Serraillier nous a écrit une lettre pour éreinter ce citoyen Bousquet qu’on avait proposé d’exclure à la Haye. Le Comité fédéral jurassien avait décidé l’insertion de cette lettre au Bulletin, en témoignage de notre impartialité[2]. Mais après ce qui vient de se passer dans l’Hérault et ailleurs, il me semble que ce serait un acte de la plus haute imprudence que de continuer dans nos colonnes une discussion relative à un homme qui habite Béziers, et de le désigner tout haut comme membre de l’Internationale. Qu’en pensez-vous ? Croyez-vous qu’il vaille mieux, dans l’intérêt de nos amis poursuivis en France, supprimer la lettre de Serraillier ; ou bien que, mettant la réputation de bonne foi du Bulletin au-dessus de la sécurité de nos amis, nous devions insérer la lettre quand même ?

J’ai reçu une lettre du fameux Cuno, président de la Commission d’enquête sur l’Alliance. Il m’écrit d’Amérique, où il paraît avoir fondé une section, et sa lettre est si cocasse que nous nous empresserons de la publier dans le Bulletin, comme d’ailleurs il le réclame[3].

  1. Lettre publiée par Nettlau dans sa biographie de Bakounine, p. 746.

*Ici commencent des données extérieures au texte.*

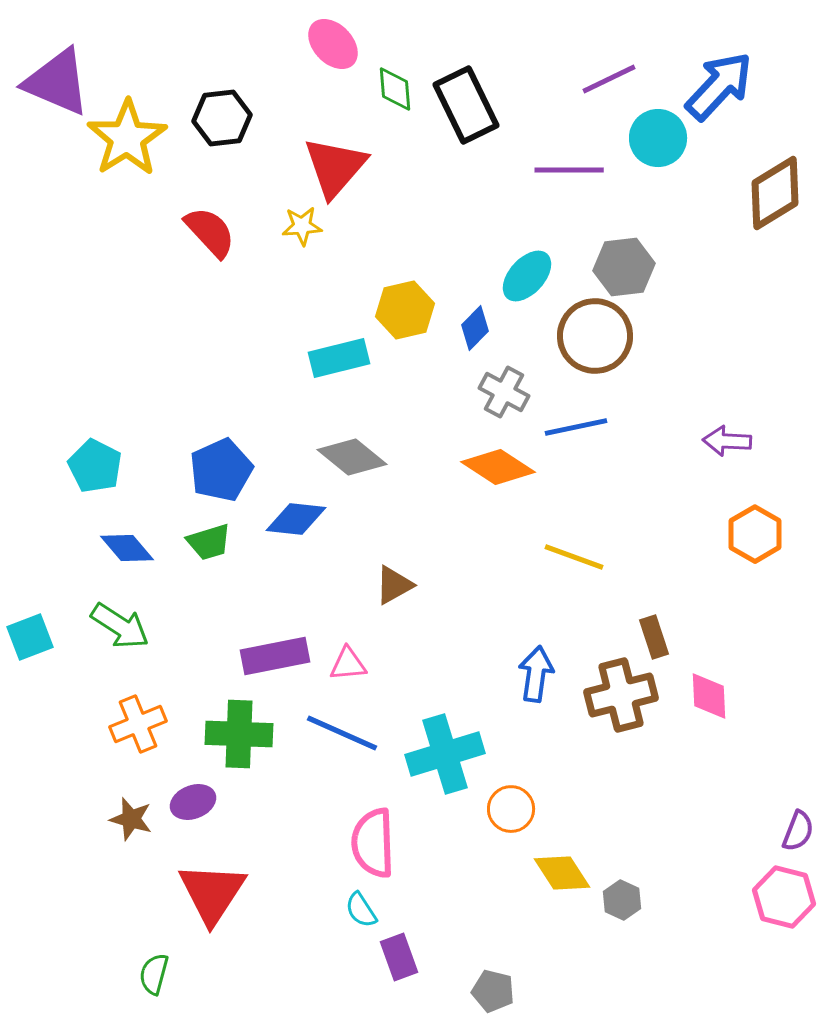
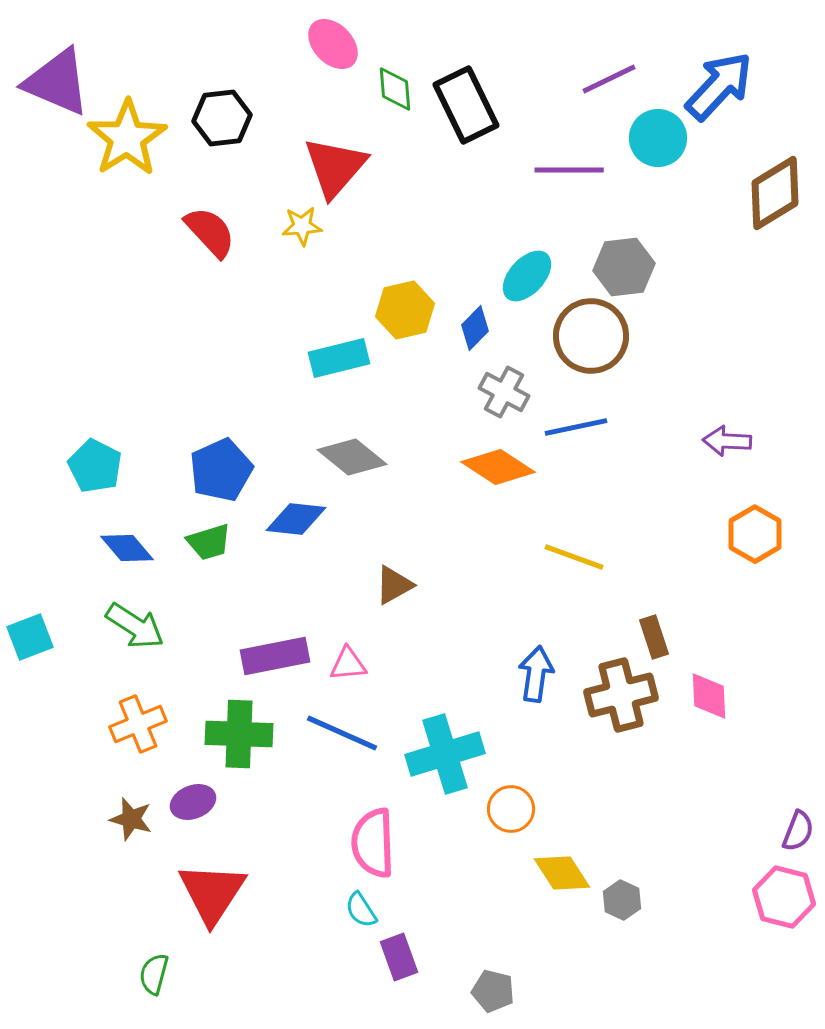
brown circle at (595, 336): moved 4 px left
green arrow at (120, 626): moved 15 px right
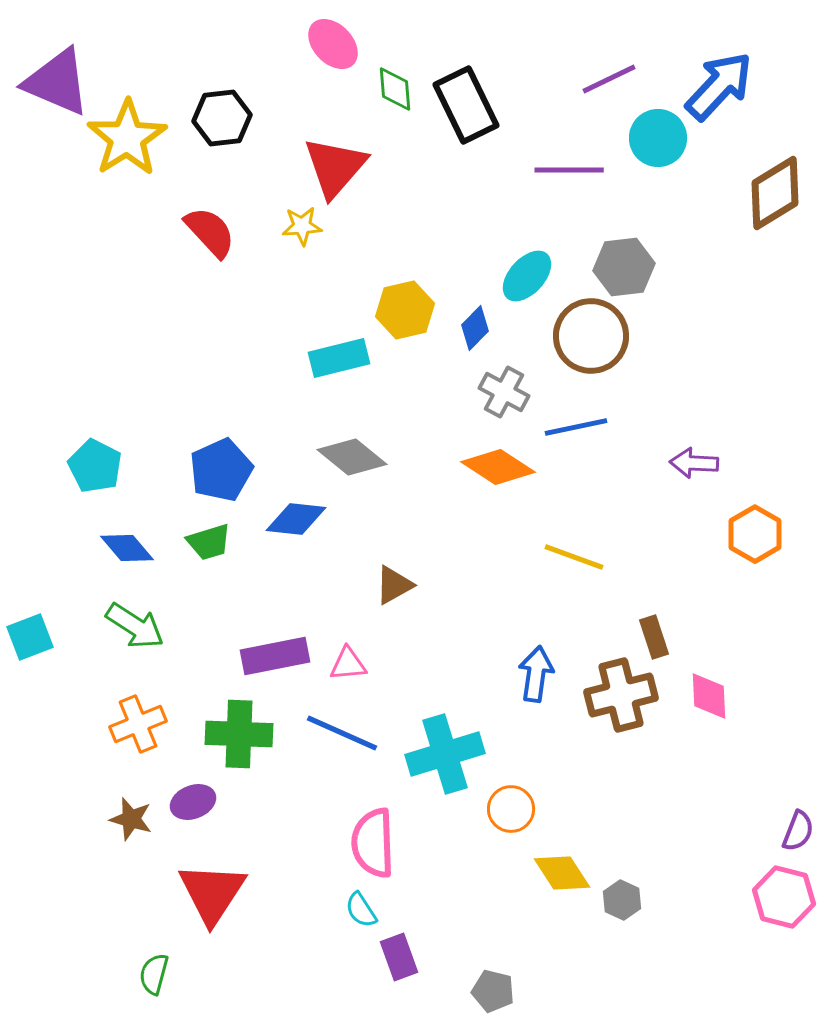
purple arrow at (727, 441): moved 33 px left, 22 px down
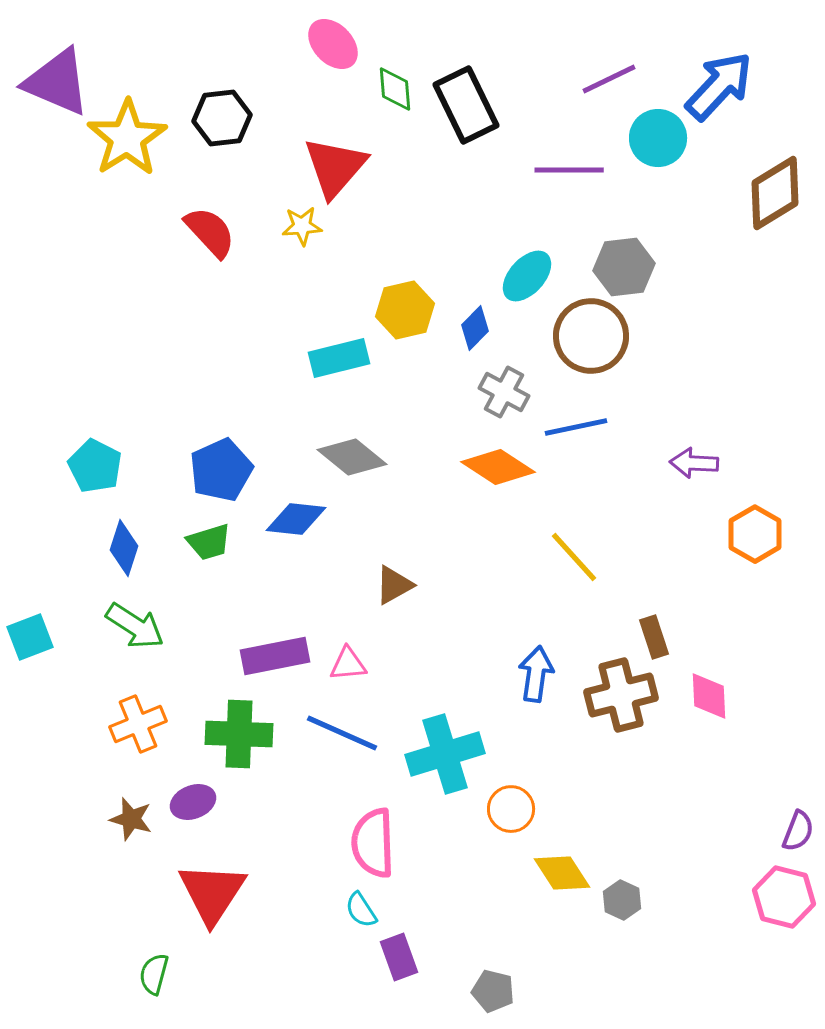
blue diamond at (127, 548): moved 3 px left; rotated 58 degrees clockwise
yellow line at (574, 557): rotated 28 degrees clockwise
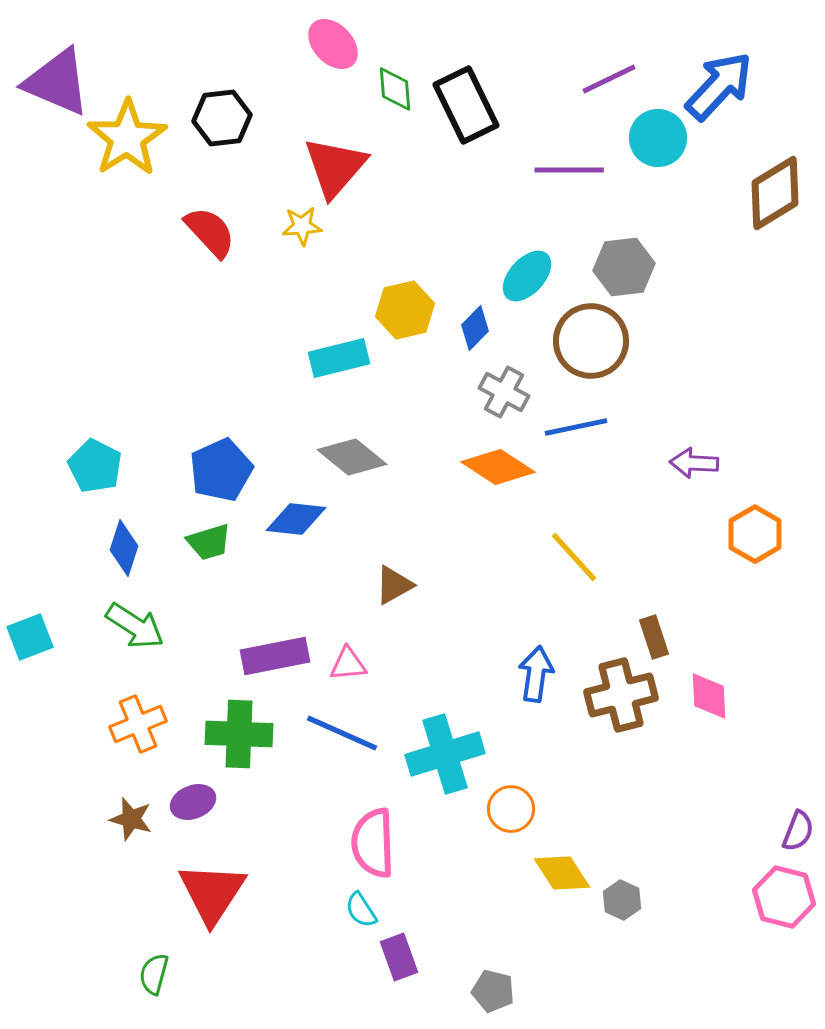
brown circle at (591, 336): moved 5 px down
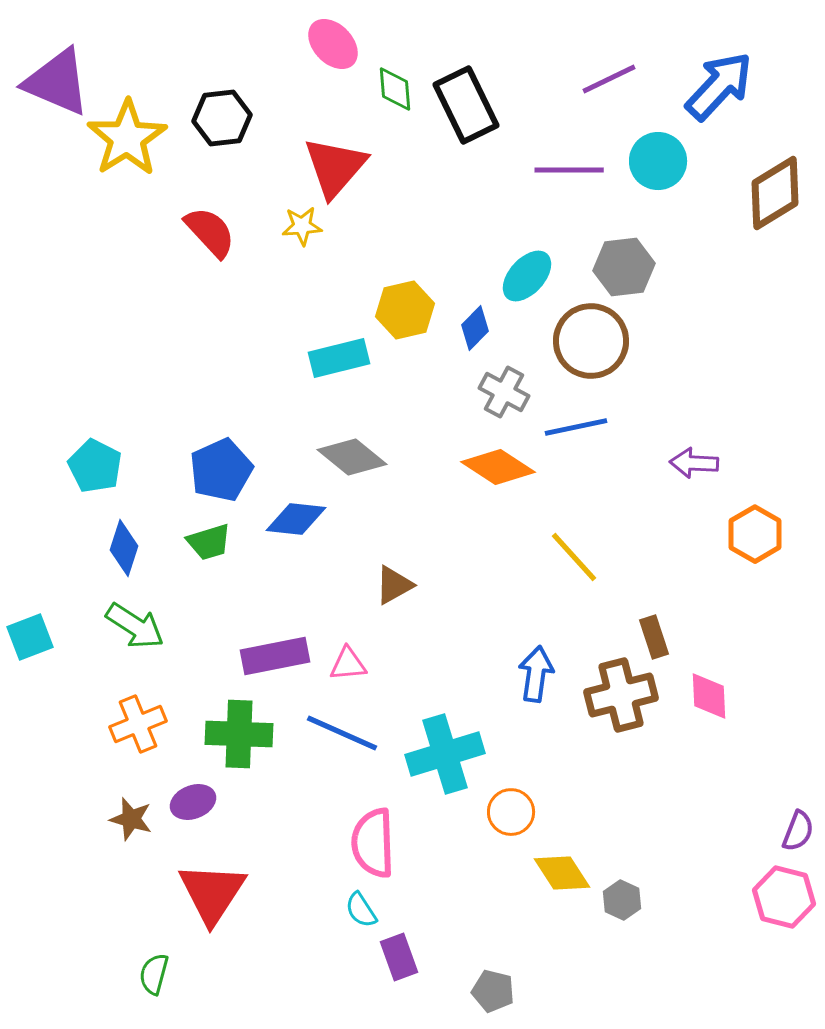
cyan circle at (658, 138): moved 23 px down
orange circle at (511, 809): moved 3 px down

  2. Voir ci-dessus p. 38.
  3. Cette lettre, qui portait le timbre de la Section 29, de Paterson, était relative au Congrès de Saint-Imier. Cuno l’ayant aussi envoyée à d’autres journaux, qui l’insérèrent, le Bulletin ne la publia pas. La lettre était signée : « Federico Capestro (au Congrès de la Haye sous le nom de Cuno) ». Le Bulletin se contenta de cette remarque : « La mascarade du Congrès de la Haye se continue de l’autre côté de l’Océan. S’appelle-t-il Cuno ? s’appelle-t-il Capestro ? Mystère ! L’homme qui s’acquitta d’une façon si grotesque du rôle de président de la Commission d’enquête sur l’Alliance persiste à couvrir son individualité d’un voile impénétrable. Laissons-le dans cette obscurité et occupons-nous de choses sérieuses. » Engels, dans une lettre à Sorge du 20 mars 1873, se plaint de la maladresse de Cuno, qui compromet l’ancien Conseil général.